| Task objective |
Your copy should match the listing word for word, apart from the pictures, which are left out.

| Data provided |
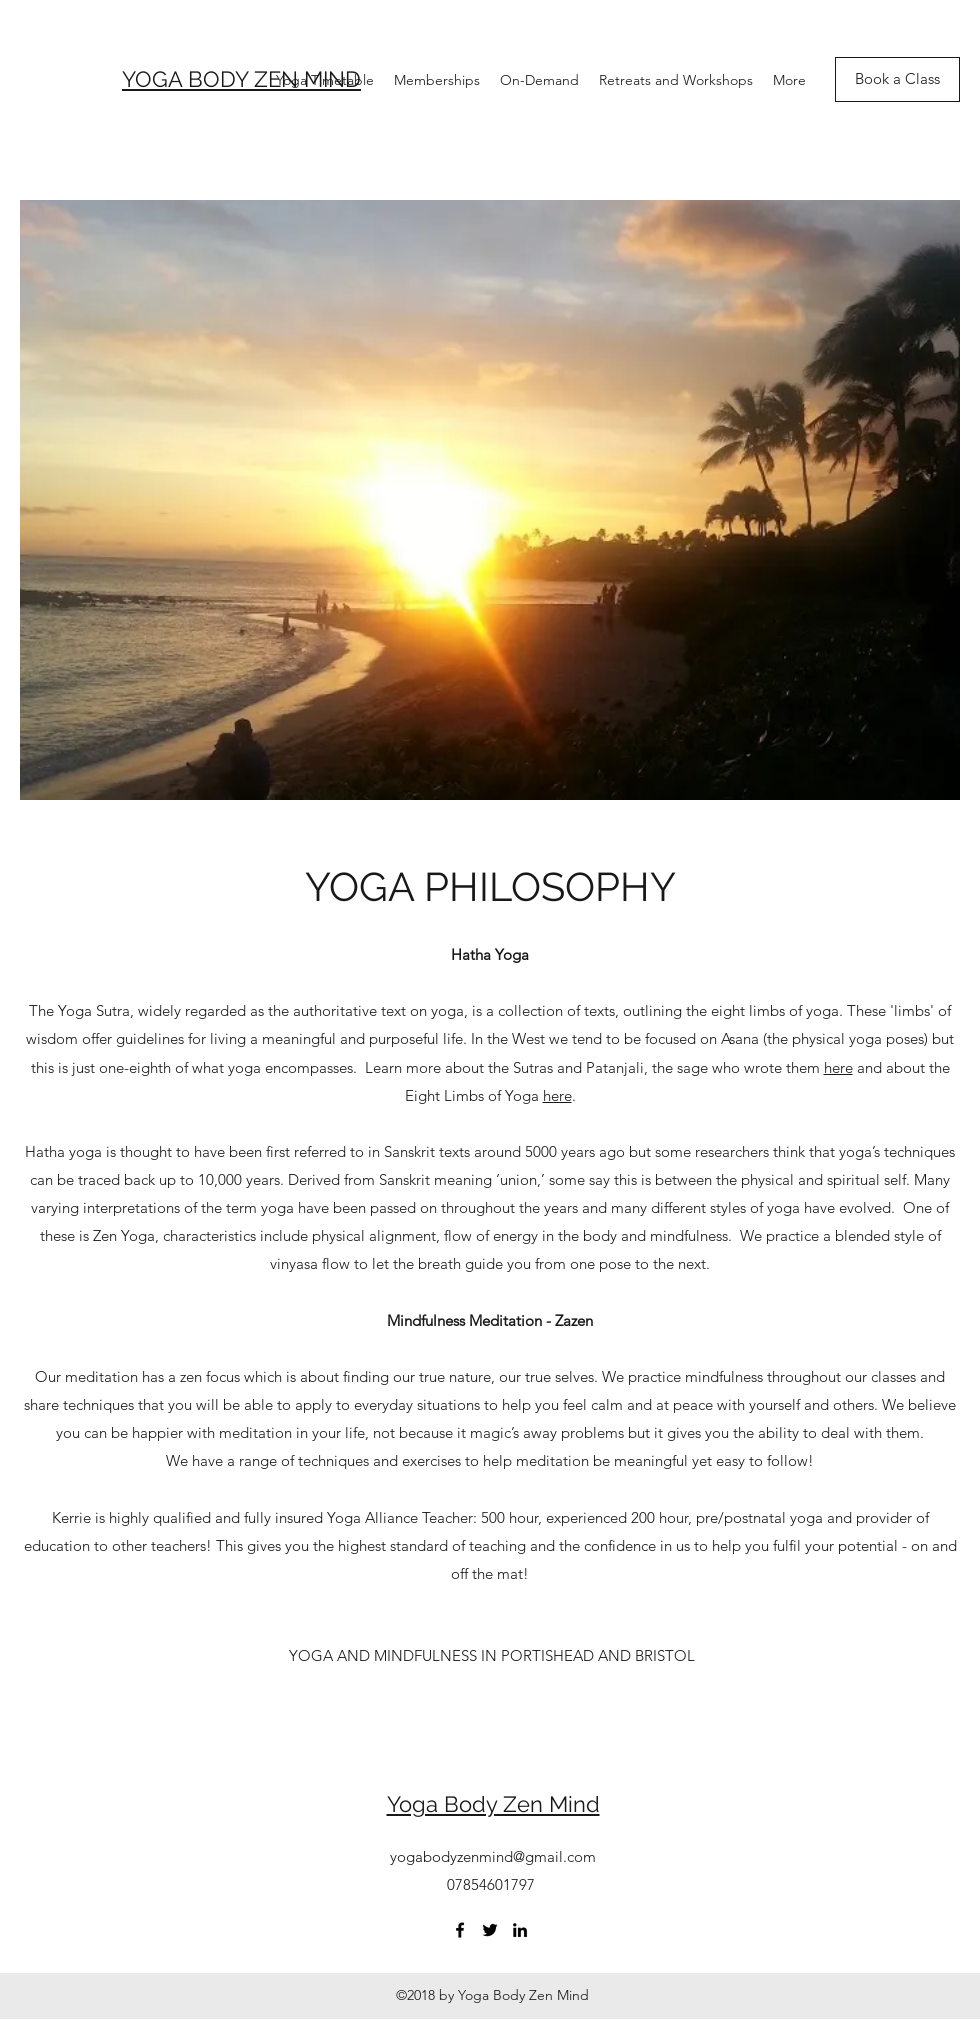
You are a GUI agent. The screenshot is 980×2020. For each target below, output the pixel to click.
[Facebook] (460, 1930)
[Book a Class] (897, 79)
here (838, 1067)
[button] (490, 1656)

| Exercise result |
You are a GUI agent. The screenshot is 980×2020. For each target below, output the pixel to click.
[Facebook] (460, 1930)
[Book a Class] (897, 79)
here (838, 1067)
[button] (490, 1656)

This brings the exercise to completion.